Le printemps commence, les arbres bourgeonnent et les ministres lancent annonce sur annonce sur l'internet fixe et mobile. Axelle Lemaire et Emmanuel Macron sont intervenus publiquement ces derniers jours pour dresser une feuille de route, plus ou moins formelle, des mesures qui seront prises ces prochains mois, dont certaines aux conséquences possiblement très importantes.
Ce début de semaine, s'est déroulé le TRIP, un colloque organisé par l'Association des Villes et Collectivités pour les Communications électroniques et l’Audiovisuel (AVICCA), l'un des principaux lobbies des collectivités en matière de numérique. Emmanuel Macron y est intervenu avant-hier, le 5 avril, pour rassurer le secteur et évoquer la suite, riche en nouveautés.

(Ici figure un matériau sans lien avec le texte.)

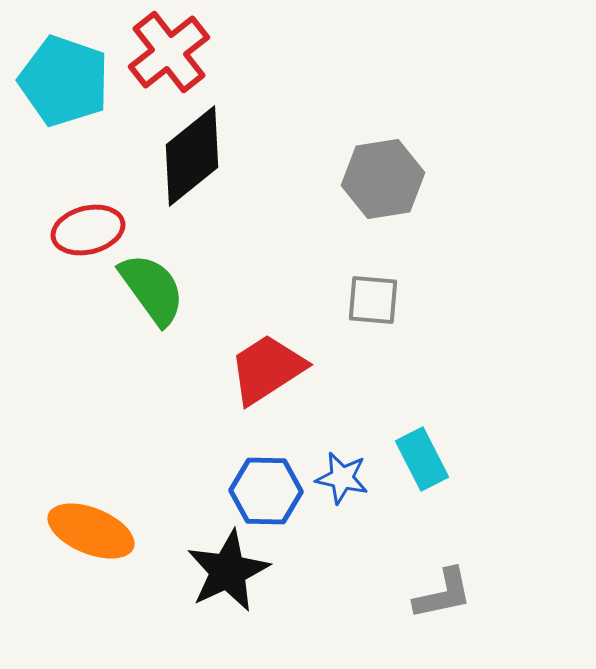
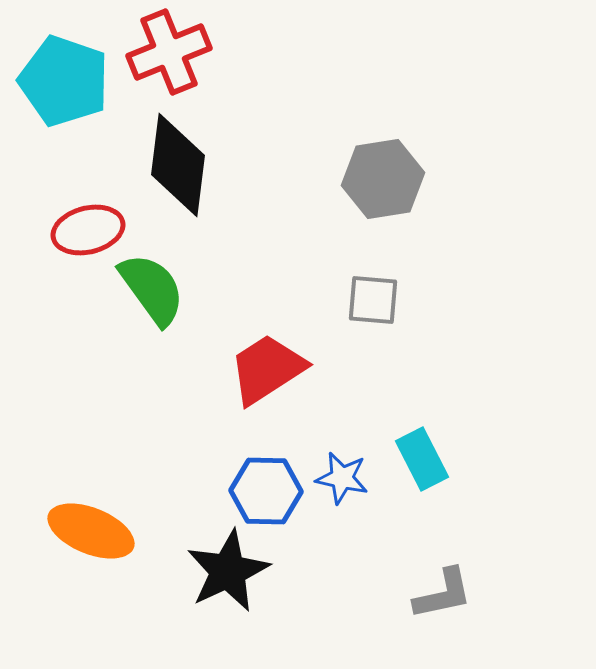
red cross: rotated 16 degrees clockwise
black diamond: moved 14 px left, 9 px down; rotated 44 degrees counterclockwise
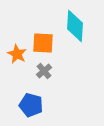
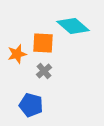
cyan diamond: moved 2 px left; rotated 52 degrees counterclockwise
orange star: rotated 30 degrees clockwise
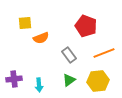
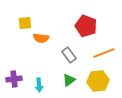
orange semicircle: rotated 28 degrees clockwise
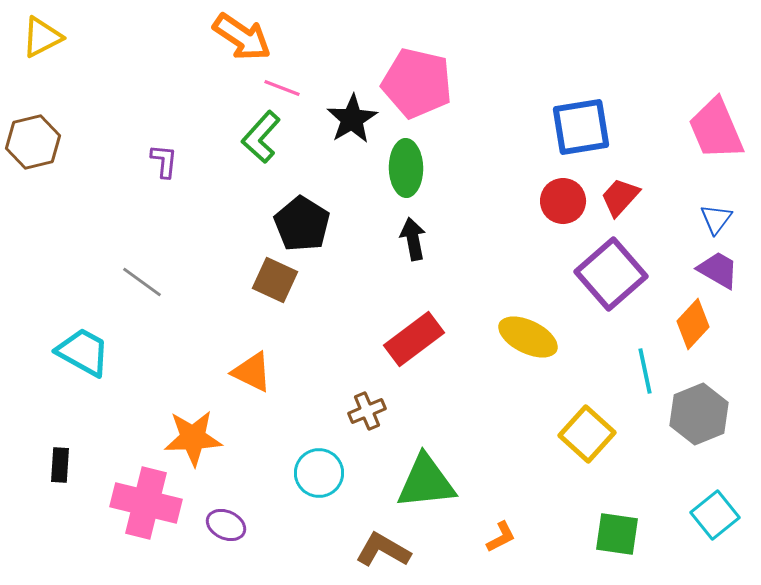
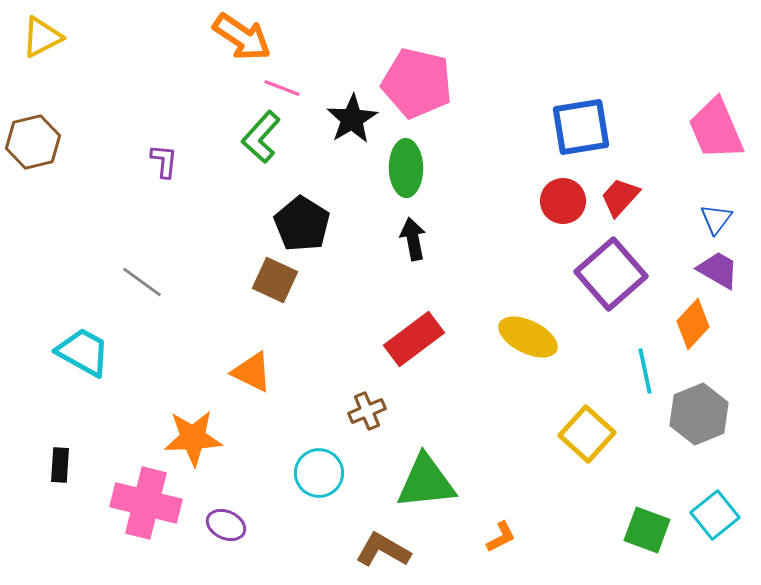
green square: moved 30 px right, 4 px up; rotated 12 degrees clockwise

Faciliter la vie des réseaux publics
Mais avant tout, les chiffres. Pour Emmanuel Macron, le plan France THD « devient une réalité ». 97 départements sur 101 ont déposé une demande de financement, pour plus de 11 milliards d'euros d'investissement, dont 2,3 milliards d'euros de subvention de l'État (sur les 3,5 milliards prévus à la base). Concrètement, 46,2 % de la population était en très haut débit (plus de 30 Mb/s en débit descendant) à la fin 2015.

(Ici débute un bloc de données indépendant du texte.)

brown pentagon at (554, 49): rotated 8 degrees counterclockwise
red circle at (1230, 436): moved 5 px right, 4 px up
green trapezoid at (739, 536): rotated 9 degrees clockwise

Les moyens de la mission très haut débit (qui pilote le plan) et de la Direction générale des entreprises (DGE) ont d'ailleurs été renforcés au quatrième trimestre 2015. Il faut dire que le directeur actuel de l'Agence du numérique, Antoine Darodes, aimait à vanter l'investissement de la quinzaine de membres de la mission, et rappeler leurs semaines de 60 heures.
#@EmmanuelMacron à l'#avicca : ne pas donner l'accès au #THD , c'est trahir la promesse républicaine pic.twitter.com/Sa7t5SAly5
— IDATE - Terr. Num. (@IDATE_TN) 5 avril 2016
D'autres mesures devraient aider les collectivités. Après les prix de référence de l'ARCEP pour les réseaux publics l'an dernier (et le tollé qu'ils ont d'abord provoqué), l'État doit fournir dans les prochaines semaines une grille tarifaire type pour les collectivités. L'idée étant, bien entendu, d'encore les aider à harmoniser leurs prix et aider les opérateurs à s'y retrouver, parmi les dizaines de réseaux publics qui vont émerger dans les prochains mois et années.
De plus, la loi Numérique inclut plusieurs améliorations, comme le groupement des syndicats mixtes départementaux (qui gèrent les RIP) en syndicats régionaux, pour une gestion plus aisée. De même, les problèmes de TVA facturée sur les investissements en fibre sont censés être un (mauvais) souvenir.
« Nous reverrons le mécanisme de zone fibrée pour les doter de mécanismes plus puissants pour faire migrer les réseaux cuivre vers la fibre » a aussi affirmé le ministre, alors que la Fédération des industriels des RIP prépare ses expérimentations sur le sujet (voir notre analyse). Le dispositif devrait entrer en vigueur avant la fin de l'année.
Bouygues-Orange : « préserver les intérêts du contribuable »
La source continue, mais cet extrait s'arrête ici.